Stored records
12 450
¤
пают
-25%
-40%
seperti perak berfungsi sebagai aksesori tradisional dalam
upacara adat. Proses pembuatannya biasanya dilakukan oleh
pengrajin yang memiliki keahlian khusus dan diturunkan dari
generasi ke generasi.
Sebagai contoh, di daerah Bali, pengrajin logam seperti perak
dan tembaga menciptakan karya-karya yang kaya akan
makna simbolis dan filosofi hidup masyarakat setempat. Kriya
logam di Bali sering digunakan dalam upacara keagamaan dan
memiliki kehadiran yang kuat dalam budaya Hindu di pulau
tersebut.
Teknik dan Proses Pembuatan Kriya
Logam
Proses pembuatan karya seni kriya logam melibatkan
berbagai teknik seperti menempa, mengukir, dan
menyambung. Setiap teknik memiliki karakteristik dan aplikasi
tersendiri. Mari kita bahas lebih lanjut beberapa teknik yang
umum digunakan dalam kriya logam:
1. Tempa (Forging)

**Directions:** Pull from the data each line where the string "pengrajin" turns up.

**Task solution:**
pengrajin yang memiliki keahlian khusus dan diturunkan dari
Sebagai contoh, di daerah Bali, pengrajin logam seperti perak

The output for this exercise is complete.